Dog Training in Bothell, WA.

I serve Bothell out of my base in South Snohomish. Sessions happen at your home, on the trails, and in the parts of town where dogs need to handle distractions they can’t get in your living room.

What training looks like here.

Bothell is unusual for a city this size because it sits across the King-Snohomish county line. The dog code that applies to your street depends on which side you’re on, and the city’s own rules (Municipal Code 8.60.240) are stricter than people moving in from outside the area often realize. Dogs are required on leash in all city parks. They’re not allowed at all on swimming beaches, sports fields, picnic areas, or playgrounds unless specifically posted. Easy to get a citation if you don’t know.

A leash-focused training environment. Bothell doesn’t have meaningful unfenced off-leash space inside city limits, and I don’t train at off-leash dog parks regardless. Most of what I teach here is built on a solid on-leash foundation, which is the right approach for almost every family dog regardless of geography.

The Burke-Gilman. The trail runs through Bothell and connects to the Sammamish River Trail at the east end. It’s one of the highest-traffic multi-use trails in King County. Bikes, joggers, scooters, strollers, and other dogs pass within a few feet of each other constantly. For a recall-trained dog it’s an excellent focus test. For a reactive dog it’s the worst place to attempt exposure work cold. The whole approach with a reactive dog and the Burke-Gilman is to build the skills somewhere quieter first and then bring them to the trail in sections.

The parks each train different things. North Creek Park has 528 acres of on-leash trails and is one of the best long-line recall environments in the area. Park at Bothell Landing concentrates outdoor dining, families, ducks, and waterfront foot traffic into a small footprint, useful for proofing settle and place behaviors once they hold up at home. Blyth Park’s quieter corners are good for early public-space work. Wallace Swamp Creek runs through dense waterfowl habitat where high-drive dogs honestly reveal what their prey drive looks like, which is useful before you take a working-line dog hiking somewhere off-leash matters.

The downtown test. Main Street through downtown Bothell, the McMenamins Anderson School area on weekends, Country Village: distraction-rich blocks with leashed dog traffic, outdoor seating, and small kids in motion. We don’t start there, but it’s where I confirm a dog can hold what they’ve learned.

How I work.

R+ first, adapted to your dog. The full reasoning is on the about page.
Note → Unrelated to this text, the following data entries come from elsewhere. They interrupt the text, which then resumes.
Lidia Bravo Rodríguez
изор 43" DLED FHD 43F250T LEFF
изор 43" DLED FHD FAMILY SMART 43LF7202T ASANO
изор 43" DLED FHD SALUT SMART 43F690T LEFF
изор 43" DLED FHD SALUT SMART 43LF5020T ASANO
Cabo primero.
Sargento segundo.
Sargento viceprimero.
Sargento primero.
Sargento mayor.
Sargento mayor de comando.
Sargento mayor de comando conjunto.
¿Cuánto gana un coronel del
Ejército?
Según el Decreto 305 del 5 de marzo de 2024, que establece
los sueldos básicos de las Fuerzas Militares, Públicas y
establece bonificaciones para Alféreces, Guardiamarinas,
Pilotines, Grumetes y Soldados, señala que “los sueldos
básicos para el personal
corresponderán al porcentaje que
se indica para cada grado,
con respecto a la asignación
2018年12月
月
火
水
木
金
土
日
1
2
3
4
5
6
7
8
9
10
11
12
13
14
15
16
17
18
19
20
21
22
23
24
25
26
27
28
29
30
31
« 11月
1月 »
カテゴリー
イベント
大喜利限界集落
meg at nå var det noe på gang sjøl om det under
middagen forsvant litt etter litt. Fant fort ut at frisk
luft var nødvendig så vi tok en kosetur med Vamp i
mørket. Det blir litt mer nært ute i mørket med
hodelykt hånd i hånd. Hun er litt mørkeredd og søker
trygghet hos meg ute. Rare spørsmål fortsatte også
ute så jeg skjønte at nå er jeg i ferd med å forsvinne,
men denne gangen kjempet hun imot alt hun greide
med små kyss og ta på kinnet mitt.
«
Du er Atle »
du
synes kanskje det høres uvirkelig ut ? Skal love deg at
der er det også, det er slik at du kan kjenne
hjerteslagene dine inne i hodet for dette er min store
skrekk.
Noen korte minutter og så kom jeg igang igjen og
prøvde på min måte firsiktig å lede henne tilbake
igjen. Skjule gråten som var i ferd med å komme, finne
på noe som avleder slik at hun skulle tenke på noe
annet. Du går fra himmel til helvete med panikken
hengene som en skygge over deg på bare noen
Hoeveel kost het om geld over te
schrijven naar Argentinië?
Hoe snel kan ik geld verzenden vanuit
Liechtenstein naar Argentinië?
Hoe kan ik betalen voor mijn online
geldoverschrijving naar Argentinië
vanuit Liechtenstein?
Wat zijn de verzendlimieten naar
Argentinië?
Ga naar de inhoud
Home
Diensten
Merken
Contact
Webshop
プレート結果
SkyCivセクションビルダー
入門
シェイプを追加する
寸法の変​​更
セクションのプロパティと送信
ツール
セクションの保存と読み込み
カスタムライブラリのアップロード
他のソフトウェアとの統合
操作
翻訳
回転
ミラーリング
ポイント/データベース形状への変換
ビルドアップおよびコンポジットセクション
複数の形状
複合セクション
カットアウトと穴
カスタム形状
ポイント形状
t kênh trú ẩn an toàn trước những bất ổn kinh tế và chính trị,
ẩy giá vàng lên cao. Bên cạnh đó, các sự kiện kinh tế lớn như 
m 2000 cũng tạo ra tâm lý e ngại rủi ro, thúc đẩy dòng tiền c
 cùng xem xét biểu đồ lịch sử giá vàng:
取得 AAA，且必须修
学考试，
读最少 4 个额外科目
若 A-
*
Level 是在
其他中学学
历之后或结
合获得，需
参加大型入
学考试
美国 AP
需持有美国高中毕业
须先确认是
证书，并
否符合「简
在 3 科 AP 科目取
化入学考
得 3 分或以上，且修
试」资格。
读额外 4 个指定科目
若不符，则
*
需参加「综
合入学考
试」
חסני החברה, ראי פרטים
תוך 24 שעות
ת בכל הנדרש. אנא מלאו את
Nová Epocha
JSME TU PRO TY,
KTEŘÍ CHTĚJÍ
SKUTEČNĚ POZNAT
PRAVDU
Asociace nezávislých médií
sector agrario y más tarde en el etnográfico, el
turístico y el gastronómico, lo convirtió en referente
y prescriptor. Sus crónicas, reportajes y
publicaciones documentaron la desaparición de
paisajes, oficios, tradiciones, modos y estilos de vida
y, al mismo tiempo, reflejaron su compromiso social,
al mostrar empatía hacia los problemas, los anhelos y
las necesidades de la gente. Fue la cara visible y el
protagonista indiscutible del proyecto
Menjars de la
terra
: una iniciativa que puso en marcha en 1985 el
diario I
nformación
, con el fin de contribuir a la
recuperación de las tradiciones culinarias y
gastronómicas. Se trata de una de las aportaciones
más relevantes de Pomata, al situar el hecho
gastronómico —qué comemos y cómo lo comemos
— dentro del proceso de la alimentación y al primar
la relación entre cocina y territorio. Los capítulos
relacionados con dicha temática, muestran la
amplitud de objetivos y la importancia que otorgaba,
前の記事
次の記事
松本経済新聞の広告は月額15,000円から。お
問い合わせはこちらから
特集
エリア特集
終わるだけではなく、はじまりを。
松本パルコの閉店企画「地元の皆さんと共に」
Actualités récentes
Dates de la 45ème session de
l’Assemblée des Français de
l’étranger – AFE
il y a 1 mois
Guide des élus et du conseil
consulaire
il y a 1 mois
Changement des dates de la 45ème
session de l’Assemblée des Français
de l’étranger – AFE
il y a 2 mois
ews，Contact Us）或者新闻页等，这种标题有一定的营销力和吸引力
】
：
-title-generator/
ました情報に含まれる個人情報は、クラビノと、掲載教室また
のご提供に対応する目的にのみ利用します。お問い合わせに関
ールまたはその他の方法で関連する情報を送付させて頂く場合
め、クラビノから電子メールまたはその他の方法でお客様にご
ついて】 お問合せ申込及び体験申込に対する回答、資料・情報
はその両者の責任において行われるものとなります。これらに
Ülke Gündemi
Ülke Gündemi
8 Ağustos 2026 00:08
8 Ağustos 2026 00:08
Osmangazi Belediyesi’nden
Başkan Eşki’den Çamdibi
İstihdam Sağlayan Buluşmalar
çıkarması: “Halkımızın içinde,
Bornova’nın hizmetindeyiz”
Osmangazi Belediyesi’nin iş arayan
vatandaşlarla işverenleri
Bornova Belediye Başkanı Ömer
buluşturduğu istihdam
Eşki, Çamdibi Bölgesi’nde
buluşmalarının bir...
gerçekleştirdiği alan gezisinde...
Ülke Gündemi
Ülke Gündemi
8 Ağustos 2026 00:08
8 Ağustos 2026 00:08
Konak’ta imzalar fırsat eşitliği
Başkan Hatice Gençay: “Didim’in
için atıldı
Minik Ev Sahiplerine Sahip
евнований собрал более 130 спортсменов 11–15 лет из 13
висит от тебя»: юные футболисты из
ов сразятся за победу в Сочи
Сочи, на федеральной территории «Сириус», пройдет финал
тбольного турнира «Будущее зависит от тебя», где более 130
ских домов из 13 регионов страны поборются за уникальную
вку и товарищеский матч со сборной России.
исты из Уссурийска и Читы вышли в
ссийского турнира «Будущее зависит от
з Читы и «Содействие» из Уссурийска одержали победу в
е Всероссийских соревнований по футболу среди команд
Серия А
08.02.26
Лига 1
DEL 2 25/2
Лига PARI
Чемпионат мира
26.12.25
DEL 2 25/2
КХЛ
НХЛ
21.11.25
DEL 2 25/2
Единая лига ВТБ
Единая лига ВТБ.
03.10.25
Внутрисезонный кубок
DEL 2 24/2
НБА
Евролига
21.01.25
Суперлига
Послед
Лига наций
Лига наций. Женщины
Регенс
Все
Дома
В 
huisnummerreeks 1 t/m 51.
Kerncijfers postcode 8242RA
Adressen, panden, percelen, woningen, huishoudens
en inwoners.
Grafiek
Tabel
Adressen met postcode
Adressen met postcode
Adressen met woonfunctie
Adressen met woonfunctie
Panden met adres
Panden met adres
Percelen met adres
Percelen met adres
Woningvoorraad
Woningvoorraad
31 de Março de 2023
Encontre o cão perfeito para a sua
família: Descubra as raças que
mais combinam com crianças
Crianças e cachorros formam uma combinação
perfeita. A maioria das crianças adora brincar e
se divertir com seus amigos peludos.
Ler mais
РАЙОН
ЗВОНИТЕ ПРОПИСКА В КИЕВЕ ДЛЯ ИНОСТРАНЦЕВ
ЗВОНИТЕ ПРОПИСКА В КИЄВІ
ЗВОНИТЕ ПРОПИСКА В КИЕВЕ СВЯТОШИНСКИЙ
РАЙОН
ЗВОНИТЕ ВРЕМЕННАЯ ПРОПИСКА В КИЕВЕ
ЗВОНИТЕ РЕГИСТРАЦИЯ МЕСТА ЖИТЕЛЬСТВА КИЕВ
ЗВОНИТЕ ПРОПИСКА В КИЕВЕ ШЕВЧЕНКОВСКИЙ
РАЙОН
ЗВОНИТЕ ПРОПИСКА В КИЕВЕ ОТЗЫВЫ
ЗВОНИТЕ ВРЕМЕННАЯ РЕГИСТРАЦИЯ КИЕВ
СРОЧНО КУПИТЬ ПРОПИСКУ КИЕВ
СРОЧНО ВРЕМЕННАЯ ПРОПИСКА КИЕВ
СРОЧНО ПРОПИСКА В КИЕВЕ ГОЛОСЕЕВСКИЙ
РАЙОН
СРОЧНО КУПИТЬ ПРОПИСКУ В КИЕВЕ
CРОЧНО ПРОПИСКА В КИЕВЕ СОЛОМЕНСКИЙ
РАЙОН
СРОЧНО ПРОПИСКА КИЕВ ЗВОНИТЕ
The short version: reward-based training has the strongest evidence base for both effectiveness and welfare, and most dogs never need anything else.

I work under two local mentors. One has 45 years of experience in SAR and service-dog work. The other specializes in reactive dogs. My own dog Laszlo is a German Shepherd, which is part of why working breeds and high-drive mixes are where I do some of my best work.

Five ways to work together.

01 Private lessons. From $135 per 60-minute session. The starting point for most new clients.

02 In-home sessions. $145 per 60-minute session. I come over and put focused work into one or two skills. You don’t need to be home. Available after the first in-person session.

03 Day Training. $245 / $335 / 4-Pack $900. Drop-off training across multiple real environments. I pick your dog up, train them, return them at the end of the block.

04 Puppy class. $195, six weeks. Small-group course for puppies 4 to 6 months.

05 Group obedience class. $195, six weeks. For dogs 6 months and older.

Full details, intake flow, and cancellation policy on the sessions and pricing page.

Travel and scheduling.

Bothell is well inside the 25-mile no-fee zone. No travel charge for sessions anywhere in the city or the surrounding neighborhoods on either side of the county line.

Common questions from Bothell clients.

My dog reacts on the Burke-Gilman. Can you help with that?

Yes. That’s one of the most common things I get called about in Bothell. We don’t start on the trail. We build the foundation in a quieter spot first and then work up to it.

Do you train at North Creek Park or Park at Bothell Landing?

Yes, once a dog is ready for that level of distraction. Public spaces are part of the progression for almost every dog, but not where we start.

I live in unincorporated Snohomish County near Bothell. Do you serve there?

Yes. The unincorporated area between Bothell and the Mill Creek border is in my core service zone. So is the unincorporated part on the Snohomish side toward Maltby.

Should I take my dog to Tambark Creek or the pop-up at Park at Bothell Landing?

I don’t recommend off-leash dog parks and I don’t train client dogs at them. Disease exposure, dogs of unknown vaccination status and temperament, and the fact that most dogs there are rehearsing exactly the behaviors we’re trying to unlearn make them a poor environment for training. If your dog needs off-leash time, a long line at North Creek Park gives you the freedom without the problems.

Can you work with my working-line dog, herding mix, or high-drive rescue?

Yes. Working breeds and first-time owners are the two groups I’m best with.